Show what changes will be made to match your local configuration:

athenadef plan [OPTIONS]

Options:

  • --show-unchanged: Show tables with no changes

Example output:

Plan: 2 to add, 1 to change, 0 to destroy.

+ salesdb.new_customers
  Will create table

~ marketingdb.leads
  Will update table
--- remote: marketingdb.leads
+++ local:  marketingdb.leads
 CREATE EXTERNAL TABLE leads (
-    score int,
+    score double,
+    created_at timestamp,
     email string
 )

apply - Apply Changes

Apply the changes to make your Athena tables match your local configuration:

athenadef apply [OPTIONS]

Options:

  • -a, --auto-approve: Skip interactive approval
  • --dry-run: Show what would be done without executing

⚠️ Important: Table modifications are performed using DROP TABLE followed by CREATE TABLE. This means tables will be temporarily unavailable during the update process

Example output:

Plan: 2 to add, 1 to change, 0 to destroy.

Do you want to perform these actions? (yes/no): yes

salesdb.new_customers: Creating...
salesdb.new_customers: Creation complete

marketingdb.leads: Modifying...
marketingdb.leads: Modification complete

Apply complete!

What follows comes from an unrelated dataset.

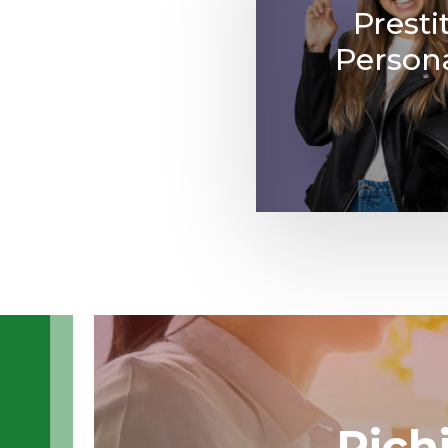
Prestit
Persona
Rich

Resources: 1 added, 1 changed, 0 destroyed.

export - Export Table Definitions

Export existing Athena table definitions to local SQL files:

athenadef export [OPTIONS]

Options:

  • --overwrite: Overwrite existing files

Example output:

Exporting table definitions...

salesdb.customers: Exported to salesdb/customers.sql
salesdb.orders: Exported to salesdb/orders.sql

Export complete! 2 tables exported.

Target Filtering

Use --target to filter operations to specific tables or databases:

# Specific table
athenadef plan --target salesdb.customers

# Multiple tables
athenadef plan --target salesdb.customers --target marketingdb.leads

# All tables in a database
athenadef plan --target salesdb.*

# Tables with same name across databases
athenadef plan --target *.customers

Configuration

Directory Structure

Organize your SQL files in a directory structure that mirrors your databases and tables:

project-root/
├── athenadef.yaml        # Configuration file
├── salesdb/             # Database name
│   ├── customers.sql    # Table definition
│   └── orders.sql
└── marketingdb/
    ├── leads.sql
    └── campaigns.sql

SQL Files

Each .sql file should contain a complete CREATE EXTERNAL TABLE statement:

-- customers.sql
CREATE EXTERNAL TABLE customers (
    customer_id bigint,
    name string,
    email string COMMENT 'Customer email address',
    registration_date date
)
PARTITIONED BY (
    year string,
    month string
)
STORED AS PARQUET
LOCATION 's3://your-data-bucket/customers/'
TBLPROPERTIES (
    'projection.enabled' = 'true',
    'projection.year.type' = 'integer',
    'projection.year.range' = '2020,2030',
    'projection.month.type' = 'integer',
    'projection.month.range' = '1,12',
    'projection.month.digits' = '2'
);

Configuration File

Create an athenadef.yaml file in your project root:

# athenadef.yaml

# Optional: Athena workgroup (default: "primary")
workgroup: "primary"

# Optional: S3 location for query results
# If not specified, uses workgroup's default output location (recommended)
# output_location: "s3://athena-results-bucket/athenadef/"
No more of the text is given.